MSc in Advanced Computer Science

Abstract

Prerequisites: Strong ML background; interest in learning/opimization dynamics
and representation learning. Some familiarity with training neural networks is
recommended but not necessary.

Background
● Reasoning-like behavior in LLMs often appears to emerge gradually rather than being explicitly
programmed. Understanding when and how such capabilities arise during training is a key open
question in modern AI. This topic connects empirical deep learning with theoretical questions
about emergence, generalization, and learning dynamics.

Focus
● This project studies the temporal development of reasoning-related behaviors in LLMs or smaller
proxy models. The main question is: how do reasoning capabilities evolve over the course of
training, and what patterns characterize their emergence?
● The expected contribution is insight into the dynamics of capability formation in large models.

Method
The student will draw on literature related to emergence in neural networks, scaling behavior, and training
dynamics.

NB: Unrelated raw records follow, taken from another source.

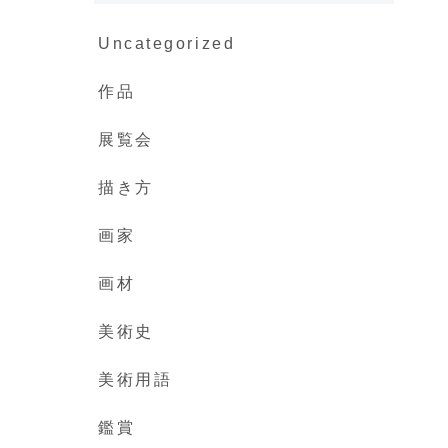
Uncategorized
作品
展覧会
描き方
画家
画材
美術史
美術用語
鑑賞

Experiments may involve analyzing checkpoints, training curves, or simplified models that
exhibit reasoning-like behavior.

[1] Kaplan, Jared, et al. "Scaling laws for neural language models." arXiv preprint arXiv:2001.08361 (2020).

[2] Wei, Jason, et al. "Emergent Abilities of Large Language Models." Transactions on Machine Learning Research.
Goals:
● Essential: Review work on emergent abilities and training dynamics in LLMs.
● Essential: Analyze how performance on reasoning tasks evolves during training or over model
scale.
● Stretch: Connect empirical findings to theoretical intuitions about generalization and emergence.